- **Task prompt**
Which lines below contain the word "pull"? Copy each of them.

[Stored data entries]
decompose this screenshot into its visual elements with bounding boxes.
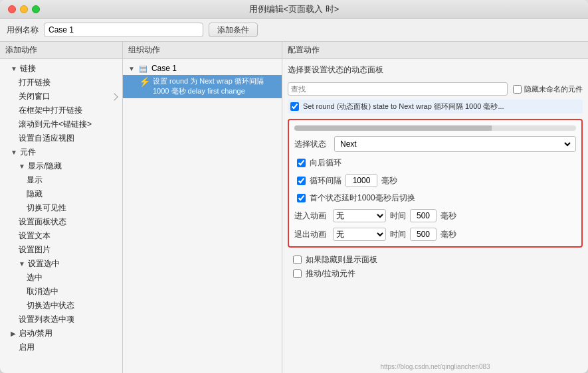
exit-anim-row: 退出动画 无 时间 毫秒 — [294, 228, 576, 241]
forward-loop-label: 向后循环 — [310, 157, 342, 169]
item-set-text[interactable]: 设置文本 — [0, 229, 122, 243]
progress-bar — [294, 125, 576, 131]
add-condition-button[interactable]: 添加条件 — [209, 23, 258, 37]
exit-anim-label: 退出动画 — [294, 229, 329, 240]
first-state-delay-row: 首个状态延时1000毫秒后切换 — [294, 192, 576, 204]
section-enable-disable[interactable]: ▶ 启动/禁用 — [0, 327, 122, 340]
chevron-icon — [110, 93, 118, 100]
action-label: 设置 round 为 Next wrap 循环间隔 1000 毫秒 delay … — [153, 76, 279, 97]
add-action-header: 添加动作 — [0, 42, 122, 59]
main-content: 添加动作 ▼ 链接 打开链接 关闭窗口 在框架中打开链接 滚动到元件<锚链接> … — [0, 42, 588, 373]
folder-icon: ▤ — [139, 63, 147, 74]
search-input[interactable] — [288, 82, 508, 96]
right-panel-content: 选择要设置状态的动态面板 隐藏未命名的元件 Set round (动态面板) s… — [282, 59, 588, 368]
item-enable[interactable]: 启用 — [0, 340, 122, 354]
organize-action-header: 组织动作 — [123, 42, 282, 59]
enter-anim-row: 进入动画 无 时间 毫秒 — [294, 209, 576, 222]
progress-bar-fill — [294, 125, 492, 131]
action-tree-middle: ▼ ▤ Case 1 ⚡ 设置 round 为 Next wrap 循环间隔 1… — [123, 59, 282, 101]
hide-unnamed-label: 隐藏未命名的元件 — [513, 84, 583, 94]
loop-ms-label: 毫秒 — [381, 175, 397, 186]
action-row-selected[interactable]: ⚡ 设置 round 为 Next wrap 循环间隔 1000 毫秒 dela… — [123, 75, 282, 98]
section-set-selected-label: 设置选中 — [28, 258, 60, 269]
enter-ms-label: 毫秒 — [441, 210, 456, 222]
hide-panel-checkbox[interactable] — [293, 256, 302, 264]
item-close-window[interactable]: 关闭窗口 — [0, 90, 122, 104]
exit-anim-select[interactable]: 无 — [333, 228, 386, 241]
section-links[interactable]: ▼ 链接 — [0, 62, 122, 76]
loop-interval-row: 循环间隔 毫秒 — [294, 174, 576, 187]
item-open-in-frame[interactable]: 在框架中打开链接 — [0, 104, 122, 117]
push-pull-row: 推动/拉动元件 — [290, 268, 580, 279]
first-state-delay-label: 首个状态延时1000毫秒后切换 — [310, 192, 415, 204]
close-button[interactable] — [8, 5, 16, 13]
select-state-label: 选择状态 — [294, 139, 329, 150]
traffic-lights — [8, 5, 40, 13]
state-select-row: 选择状态 Next — [294, 136, 576, 152]
push-pull-label: 推动/拉动元件 — [306, 268, 355, 279]
config-action-panel: 配置动作 选择要设置状态的动态面板 隐藏未命名的元件 Set round (动态… — [282, 42, 588, 373]
loop-interval-label: 循环间隔 — [310, 175, 342, 186]
first-state-delay-checkbox[interactable] — [297, 194, 306, 202]
hide-panel-label: 如果隐藏则显示面板 — [306, 254, 377, 265]
state-select-box[interactable]: Next — [334, 136, 576, 152]
item-adaptive-view[interactable]: 设置自适应视图 — [0, 131, 122, 145]
case-name-input[interactable] — [44, 23, 203, 37]
section-enable-disable-label: 启动/禁用 — [19, 328, 52, 339]
action-tree-left: ▼ 链接 打开链接 关闭窗口 在框架中打开链接 滚动到元件<锚链接> 设置自适应… — [0, 59, 122, 373]
case-root-label: Case 1 — [151, 64, 177, 73]
enter-anim-label: 进入动画 — [294, 210, 329, 222]
forward-loop-checkbox[interactable] — [297, 159, 306, 167]
exit-ms-label: 毫秒 — [441, 229, 456, 240]
item-hide[interactable]: 隐藏 — [0, 187, 122, 201]
enter-time-label: 时间 — [390, 210, 406, 222]
main-window: 用例编辑<页面载入 时> 用例名称 添加条件 添加动作 ▼ 链接 打开链接 关闭… — [0, 0, 588, 373]
watermark-container: https://blog.csdn.net/qinglianchen083 — [282, 368, 588, 373]
minimize-button[interactable] — [20, 5, 28, 13]
titlebar: 用例编辑<页面载入 时> — [0, 0, 588, 19]
toolbar: 用例名称 添加条件 — [0, 19, 588, 42]
item-scroll-to[interactable]: 滚动到元件<锚链接> — [0, 117, 122, 131]
item-show[interactable]: 显示 — [0, 173, 122, 187]
organize-action-panel: 组织动作 ▼ ▤ Case 1 ⚡ 设置 round 为 Next wrap 循… — [123, 42, 282, 373]
item-select[interactable]: 选中 — [0, 271, 122, 285]
item-deselect[interactable]: 取消选中 — [0, 285, 122, 299]
case-root-row[interactable]: ▼ ▤ Case 1 — [123, 62, 282, 75]
search-row: 隐藏未命名的元件 — [288, 82, 583, 96]
case-name-label: 用例名称 — [7, 25, 39, 36]
state-select[interactable]: Next — [338, 139, 573, 149]
item-set-list-item[interactable]: 设置列表选中项 — [0, 313, 122, 327]
window-title: 用例编辑<页面载入 时> — [249, 3, 340, 15]
section-show-hide-label: 显示/隐藏 — [28, 161, 62, 172]
section-set-selected[interactable]: ▼ 设置选中 — [0, 257, 122, 271]
loop-interval-checkbox[interactable] — [297, 177, 306, 185]
add-action-panel: 添加动作 ▼ 链接 打开链接 关闭窗口 在框架中打开链接 滚动到元件<锚链接> … — [0, 42, 123, 373]
section-show-hide[interactable]: ▼ 显示/隐藏 — [0, 159, 122, 173]
select-panel-label: 选择要设置状态的动态面板 — [288, 64, 583, 76]
hide-unnamed-checkbox[interactable] — [513, 85, 522, 94]
push-pull-checkbox[interactable] — [293, 269, 302, 278]
state-item-text: Set round (动态面板) state to Next wrap 循环间隔… — [303, 102, 504, 112]
bottom-checkboxes: 如果隐藏则显示面板 推动/拉动元件 — [288, 252, 583, 282]
state-item[interactable]: Set round (动态面板) state to Next wrap 循环间隔… — [288, 100, 583, 113]
enter-anim-select[interactable]: 无 — [333, 209, 386, 222]
item-open-link[interactable]: 打开链接 — [0, 76, 122, 90]
state-checkbox[interactable] — [290, 102, 299, 111]
hide-panel-row: 如果隐藏则显示面板 — [290, 254, 580, 265]
item-toggle-visibility[interactable]: 切换可见性 — [0, 201, 122, 215]
item-set-panel-state[interactable]: 设置面板状态 — [0, 215, 122, 229]
section-links-label: 链接 — [20, 63, 36, 74]
config-action-header: 配置动作 — [282, 42, 588, 59]
lightning-icon: ⚡ — [139, 76, 150, 87]
loop-interval-input[interactable] — [345, 174, 377, 187]
watermark-text: https://blog.csdn.net/qinglianchen083 — [380, 363, 490, 370]
section-elements[interactable]: ▼ 元件 — [0, 145, 122, 159]
item-toggle-selected[interactable]: 切换选中状态 — [0, 299, 122, 313]
enter-time-input[interactable] — [410, 209, 437, 222]
exit-time-input[interactable] — [410, 228, 437, 241]
maximize-button[interactable] — [32, 5, 40, 13]
case-expand-icon: ▼ — [128, 65, 135, 72]
item-set-image[interactable]: 设置图片 — [0, 243, 122, 257]
exit-time-label: 时间 — [390, 229, 406, 240]
section-elements-label: 元件 — [20, 147, 36, 158]
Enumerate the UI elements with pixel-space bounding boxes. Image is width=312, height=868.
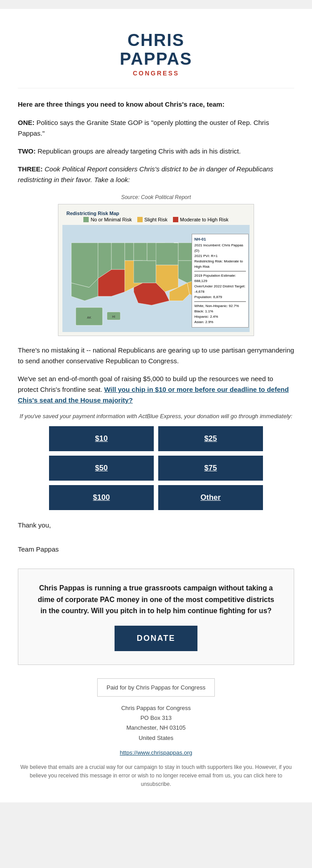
footer-po: PO Box 313 (18, 713, 294, 723)
nh-callout: NH-01 2021 Incumbent: Chris Pappas (D) 2… (192, 234, 249, 328)
map-legend: No or Minimal Risk Slight Risk Moderate … (62, 217, 250, 222)
body-paragraph2: We've set an end-of-month goal of raisin… (18, 374, 294, 406)
map-wrapper: Redistricting Risk Map No or Minimal Ris… (58, 204, 254, 336)
svg-text:AK: AK (87, 316, 91, 319)
grassroots-box: Chris Pappas is running a true grassroot… (18, 569, 294, 665)
footer-org: Chris Pappas for Congress (18, 703, 294, 713)
candidate-name: CHRIS PAPPAS (18, 31, 294, 69)
nh-population: 2019 Population Estimate: 688,129Over/Un… (194, 273, 246, 300)
actblue-note: If you've saved your payment information… (18, 413, 294, 419)
closing-section: Thank you, Team Pappas (18, 519, 294, 555)
grassroots-text: Chris Pappas is running a true grassroot… (36, 582, 276, 617)
svg-marker-9 (134, 261, 156, 283)
nh-pvi: 2021 PVI: R+1 (194, 253, 246, 259)
email-container: CHRIS PAPPAS CONGRESS Here are three thi… (0, 9, 312, 802)
legend-label-slight-risk: Slight Risk (144, 217, 168, 222)
paid-for-box: Paid for by Chris Pappas for Congress (97, 678, 215, 697)
footer: Paid for by Chris Pappas for Congress Ch… (18, 678, 294, 789)
donate-btn-25[interactable]: $25 (158, 426, 263, 451)
point-three-text: Cook Political Report considers Chris's … (18, 165, 273, 183)
point-two: TWO: Republican groups are already targe… (18, 146, 294, 157)
signature: Team Pappas (18, 543, 294, 555)
legend-high-risk: Moderate to High Risk (173, 217, 229, 222)
donate-btn-75[interactable]: $75 (158, 456, 263, 481)
svg-marker-4 (125, 243, 134, 261)
svg-marker-1 (71, 243, 98, 287)
point-one-text: Politico says the Granite State GOP is "… (18, 119, 269, 137)
donate-btn-50[interactable]: $50 (49, 456, 154, 481)
footer-disclaimer: We believe that emails are a crucial way… (18, 763, 294, 789)
nh-demographics: White, Non-Hispanic: 92.7%Black: 1.1%His… (194, 303, 246, 325)
congress-label: CONGRESS (18, 70, 294, 77)
svg-marker-11 (156, 243, 178, 265)
map-section: Source: Cook Political Report Redistrict… (18, 194, 294, 336)
map-svg-area: AK HI NH-01 2021 Incumbent: Chris Pappas… (62, 225, 250, 332)
nh-incumbent: 2021 Incumbent: Chris Pappas (D) (194, 243, 246, 253)
point-one: ONE: Politico says the Granite State GOP… (18, 117, 294, 139)
point-three: THREE: Cook Political Report considers C… (18, 164, 294, 185)
svg-marker-3 (111, 243, 125, 270)
legend-color-slight-risk (137, 217, 143, 222)
footer-country: United States (18, 733, 294, 743)
point-three-label: THREE: (18, 165, 43, 173)
paid-for-text: Paid for by Chris Pappas for Congress (107, 684, 205, 691)
legend-no-risk: No or Minimal Risk (83, 217, 131, 222)
footer-website[interactable]: https://www.chrispappas.org (18, 748, 294, 758)
donate-btn-100[interactable]: $100 (49, 485, 154, 510)
map-title: Redistricting Risk Map (62, 208, 250, 217)
thank-you: Thank you, (18, 519, 294, 531)
intro-text: Here are three things you need to know a… (18, 100, 294, 110)
legend-label-no-risk: No or Minimal Risk (90, 217, 131, 222)
map-source: Source: Cook Political Report (18, 194, 294, 200)
footer-address: Chris Pappas for Congress PO Box 313 Man… (18, 703, 294, 743)
point-two-text: Republican groups are already targeting … (36, 147, 241, 155)
svg-text:HI: HI (112, 315, 115, 318)
body-paragraph1: There's no mistaking it -- national Repu… (18, 345, 294, 366)
nh-title: NH-01 (194, 237, 246, 243)
donate-btn-10[interactable]: $10 (49, 426, 154, 451)
donate-main-button[interactable]: DONATE (115, 626, 198, 651)
legend-color-high-risk (173, 217, 178, 222)
legend-slight-risk: Slight Risk (137, 217, 168, 222)
svg-marker-5 (134, 243, 147, 261)
donation-grid: $10 $25 $50 $75 $100 Other (49, 426, 263, 510)
donate-btn-other[interactable]: Other (158, 485, 263, 510)
legend-color-no-risk (83, 217, 89, 222)
footer-city: Manchester, NH 03105 (18, 723, 294, 733)
nh-risk: Redistricting Risk: Moderate to High Ris… (194, 259, 246, 270)
point-one-label: ONE: (18, 119, 35, 126)
legend-label-high-risk: Moderate to High Risk (180, 217, 229, 222)
point-two-label: TWO: (18, 147, 36, 155)
email-header: CHRIS PAPPAS CONGRESS (18, 22, 294, 88)
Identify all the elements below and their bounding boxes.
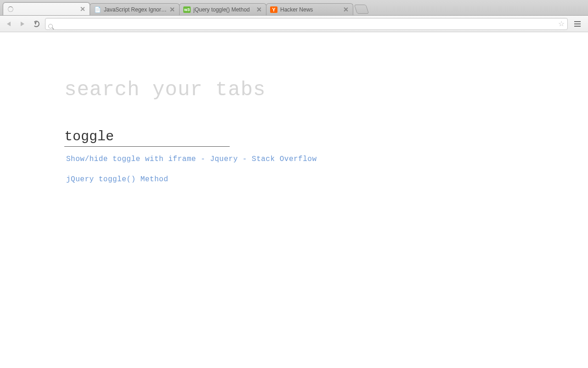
close-tab-icon[interactable] — [343, 6, 349, 13]
hamburger-bar-icon — [574, 21, 581, 22]
back-button[interactable] — [4, 19, 14, 29]
arrow-left-icon — [7, 22, 11, 26]
browser-tab-0[interactable] — [3, 2, 90, 15]
stackoverflow-favicon-icon: 📄 — [94, 6, 101, 13]
w3schools-favicon-icon: w3 — [183, 6, 191, 13]
close-tab-icon[interactable] — [169, 6, 175, 13]
browser-window: { "tabs": [ { "title": "", "favicon": "l… — [0, 0, 588, 368]
close-tab-icon[interactable] — [256, 6, 262, 13]
tab-title: JavaScript Regex Ignore Ca — [104, 6, 167, 13]
hackernews-favicon-icon: Y — [270, 6, 277, 13]
close-tab-icon[interactable] — [79, 6, 86, 12]
browser-tab-1[interactable]: 📄 JavaScript Regex Ignore Ca — [90, 3, 180, 15]
page-content: search your tabs Show/hide toggle with i… — [0, 32, 588, 368]
tab-strip: 📄 JavaScript Regex Ignore Ca w3 jQuery t… — [0, 0, 588, 16]
page-heading: search your tabs — [64, 78, 588, 101]
browser-tab-3[interactable]: Y Hacker News — [266, 3, 353, 15]
new-tab-button[interactable] — [354, 5, 369, 14]
hamburger-bar-icon — [574, 23, 581, 24]
loading-spinner-icon — [7, 6, 14, 13]
browser-toolbar: ☆ — [0, 16, 588, 32]
search-results: Show/hide toggle with iframe - Jquery - … — [64, 155, 588, 184]
search-result-link[interactable]: jQuery toggle() Method — [66, 175, 588, 184]
forward-button[interactable] — [17, 19, 28, 29]
browser-tab-2[interactable]: w3 jQuery toggle() Method — [179, 3, 266, 15]
reload-icon — [33, 21, 40, 27]
url-input[interactable] — [51, 20, 556, 27]
tab-search-input[interactable] — [64, 128, 230, 147]
address-bar[interactable]: ☆ — [45, 18, 568, 30]
chrome-menu-button[interactable] — [571, 18, 583, 29]
reload-button[interactable] — [31, 19, 41, 29]
tab-title: jQuery toggle() Method — [193, 6, 254, 13]
tab-title: Hacker News — [280, 6, 341, 13]
search-result-link[interactable]: Show/hide toggle with iframe - Jquery - … — [66, 155, 588, 163]
arrow-right-icon — [21, 22, 24, 26]
bookmark-star-icon[interactable]: ☆ — [558, 19, 565, 28]
hamburger-bar-icon — [574, 26, 581, 27]
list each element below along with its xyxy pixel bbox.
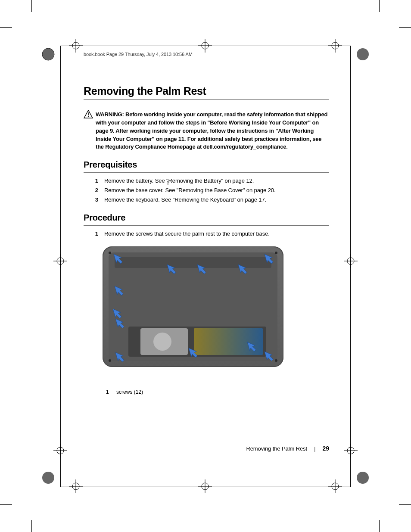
callout-table-label: screws (12) (116, 389, 143, 395)
warning-text: WARNING: Before working inside your comp… (96, 111, 329, 151)
screw-arrows-icon (103, 246, 283, 367)
svg-point-3 (42, 472, 54, 484)
page-number: 29 (322, 445, 329, 452)
laptop-base-illustration (103, 246, 283, 367)
footer-separator: | (314, 445, 315, 452)
registration-mark-icon (41, 47, 55, 61)
crosshair-icon (328, 39, 342, 53)
crosshair-icon (53, 444, 67, 457)
list-item: 2Remove the base cover. See "Removing th… (84, 186, 329, 195)
callout-table: 1 screws (12) (103, 387, 188, 397)
footer-title: Removing the Palm Rest (246, 445, 307, 452)
crop-line (0, 27, 12, 28)
crop-line (399, 27, 411, 28)
registration-mark-icon (356, 471, 370, 485)
rule (84, 172, 329, 173)
crosshair-icon (328, 479, 342, 493)
crosshair-icon (198, 39, 212, 53)
crop-line (0, 504, 12, 505)
crop-line (31, 520, 32, 532)
crop-line (31, 0, 32, 12)
list-item: 1Remove the screws that secure the palm … (84, 229, 329, 239)
callout-table-num: 1 (106, 389, 116, 395)
registration-mark-icon (356, 47, 370, 61)
list-item: 3Remove the keyboard. See "Removing the … (84, 195, 329, 205)
registration-mark-icon (41, 471, 55, 485)
svg-point-37 (88, 116, 89, 117)
crosshair-icon (69, 39, 83, 53)
crosshair-icon (344, 444, 358, 457)
page-footer: Removing the Palm Rest | 29 (84, 445, 329, 452)
rule (84, 99, 329, 100)
warning-icon (84, 110, 93, 120)
prerequisites-steps: 1Remove the battery. See "Removing the B… (84, 176, 329, 205)
page-title: Removing the Palm Rest (84, 85, 329, 97)
callout-number: 1 (166, 180, 169, 187)
crop-line (379, 0, 380, 12)
crosshair-icon (69, 479, 83, 493)
document-page: book.book Page 29 Thursday, July 4, 2013… (0, 0, 411, 532)
list-item: 1Remove the battery. See "Removing the B… (84, 176, 329, 186)
figure: 1 1 screws (12) (103, 246, 288, 397)
warning-lead: WARNING: (96, 111, 125, 118)
print-header: book.book Page 29 Thursday, July 4, 2013… (84, 52, 329, 58)
warning-body: Before working inside your computer, rea… (96, 111, 327, 150)
warning-block: WARNING: Before working inside your comp… (84, 111, 329, 151)
svg-point-4 (357, 472, 369, 484)
crosshair-icon (344, 254, 358, 268)
crop-line (399, 504, 411, 505)
rule (84, 225, 329, 226)
content-area: book.book Page 29 Thursday, July 4, 2013… (84, 52, 329, 397)
procedure-steps: 1Remove the screws that secure the palm … (84, 229, 329, 239)
callout-leader (188, 359, 188, 375)
svg-point-2 (357, 48, 369, 60)
prerequisites-heading: Prerequisites (84, 160, 329, 170)
crop-line (379, 520, 380, 532)
procedure-heading: Procedure (84, 213, 329, 223)
crosshair-icon (198, 479, 212, 493)
crosshair-icon (53, 254, 67, 268)
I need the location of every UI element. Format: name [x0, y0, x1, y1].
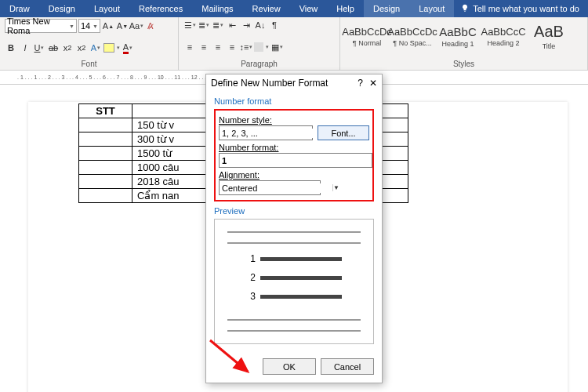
shrink-font-icon[interactable]: A▼ [116, 20, 129, 32]
superscript-icon[interactable]: x2 [75, 42, 88, 54]
change-case-icon[interactable]: Aa▾ [130, 20, 143, 32]
ribbon-tabs: Draw Design Layout References Mailings R… [0, 0, 588, 17]
styles-group-label: Styles [345, 60, 583, 68]
font-group-label: Font [5, 60, 173, 68]
bold-icon[interactable]: B [5, 42, 17, 54]
underline-icon[interactable]: U▾ [33, 42, 45, 54]
style-0[interactable]: AaBbCcDc¶ Normal [345, 19, 389, 53]
text-effects-icon[interactable]: A▾ [89, 42, 102, 54]
tab-design[interactable]: Design [39, 0, 85, 17]
dialog-titlebar: Define New Number Format ? ✕ [206, 74, 382, 92]
tab-references[interactable]: References [129, 0, 192, 17]
bullets-icon[interactable]: ☰▾ [183, 19, 196, 31]
number-style-label: Number style: [219, 115, 369, 125]
highlighted-fields: Number style: ▼ Font... Number format: A… [214, 109, 374, 201]
style-3[interactable]: AaBbCcCHeading 2 [481, 19, 525, 53]
preview-item: 3 [246, 291, 342, 302]
borders-icon[interactable]: ▦▾ [270, 41, 283, 53]
font-name-select[interactable]: Times New Roma▼ [5, 19, 77, 33]
justify-icon[interactable]: ≡ [226, 41, 238, 53]
number-format-label: Number format: [219, 143, 369, 152]
subscript-icon[interactable]: x2 [61, 42, 74, 54]
ok-button[interactable]: OK [263, 358, 316, 375]
alignment-label: Alignment: [219, 170, 369, 180]
table-header[interactable]: STT [79, 104, 132, 118]
decrease-indent-icon[interactable]: ⇤ [226, 19, 238, 31]
number-format-value[interactable] [220, 156, 372, 165]
grow-font-icon[interactable]: A▲ [102, 20, 114, 32]
group-styles: AaBbCcDc¶ NormalAaBbCcDc¶ No Spac...AaBb… [340, 17, 588, 70]
shading-icon[interactable] [254, 42, 263, 52]
font-button[interactable]: Font... [318, 125, 369, 140]
tellme-search[interactable]: Tell me what you want to do [454, 4, 579, 13]
tab-view[interactable]: View [290, 0, 328, 17]
close-icon[interactable]: ✕ [369, 78, 377, 89]
line-spacing-icon[interactable]: ↕≡▾ [240, 41, 252, 53]
preview-item: 2 [246, 272, 342, 283]
style-4[interactable]: AaBTitle [527, 19, 571, 53]
tellme-label: Tell me what you want to do [473, 4, 579, 13]
align-left-icon[interactable]: ≡ [183, 41, 196, 53]
cancel-button[interactable]: Cancel [321, 358, 374, 375]
group-paragraph: ☰▾ ≣▾ ≣▾ ⇤ ⇥ A↓ ¶ ≡ ≡ ≡ ≡ ↕≡▾ ▾ ▦▾ Parag… [179, 17, 340, 70]
tab-review[interactable]: Review [243, 0, 290, 17]
highlight-icon[interactable] [103, 43, 114, 53]
font-color-icon[interactable]: A▾ [122, 42, 134, 54]
number-style-value[interactable] [220, 129, 332, 138]
tab-mailings[interactable]: Mailings [192, 0, 242, 17]
show-marks-icon[interactable]: ¶ [268, 19, 281, 31]
dialog-title: Define New Number Format [211, 78, 328, 89]
number-style-select[interactable]: ▼ [219, 125, 313, 140]
preview-label: Preview [214, 206, 374, 216]
style-2[interactable]: AaBbCHeading 1 [436, 19, 480, 53]
align-right-icon[interactable]: ≡ [212, 41, 224, 53]
preview-item: 1 [246, 253, 342, 264]
define-number-format-dialog: Define New Number Format ? ✕ Number form… [205, 74, 383, 383]
number-format-section: Number format [214, 96, 374, 106]
alignment-select[interactable]: ▼ [219, 180, 321, 195]
preview-box: 123 [214, 219, 374, 344]
help-icon[interactable]: ? [358, 78, 363, 89]
ribbon: Times New Roma▼ 14▼ A▲ A▼ Aa▾ A̷ B I U▾ … [0, 17, 588, 71]
lightbulb-icon [460, 4, 470, 13]
tab-layout[interactable]: Layout [85, 0, 129, 17]
style-1[interactable]: AaBbCcDc¶ No Spac... [390, 19, 434, 53]
tab-tabletools-design[interactable]: Design [364, 0, 409, 17]
font-size-select[interactable]: 14▼ [78, 19, 100, 33]
strike-icon[interactable]: ab [47, 42, 60, 54]
tab-draw[interactable]: Draw [0, 0, 39, 17]
number-format-input[interactable] [219, 153, 372, 168]
tab-tabletools-layout[interactable]: Layout [409, 0, 454, 17]
numbering-icon[interactable]: ≣▾ [198, 19, 210, 31]
tab-help[interactable]: Help [327, 0, 364, 17]
chevron-down-icon[interactable]: ▼ [332, 184, 339, 191]
group-font: Times New Roma▼ 14▼ A▲ A▼ Aa▾ A̷ B I U▾ … [0, 17, 179, 70]
sort-icon[interactable]: A↓ [254, 19, 267, 31]
clear-format-icon[interactable]: A̷ [144, 20, 157, 32]
italic-icon[interactable]: I [19, 42, 31, 54]
alignment-value[interactable] [220, 183, 332, 193]
multilevel-icon[interactable]: ≣▾ [212, 19, 224, 31]
align-center-icon[interactable]: ≡ [198, 41, 210, 53]
increase-indent-icon[interactable]: ⇥ [240, 19, 252, 31]
paragraph-group-label: Paragraph [183, 60, 335, 68]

- **Result of this task**
push-pull-row: 推动/拉动元件 — [290, 268, 580, 279]
push-pull-label: 推动/拉动元件 — [306, 268, 355, 279]
push-pull-checkbox[interactable] — [293, 269, 302, 278]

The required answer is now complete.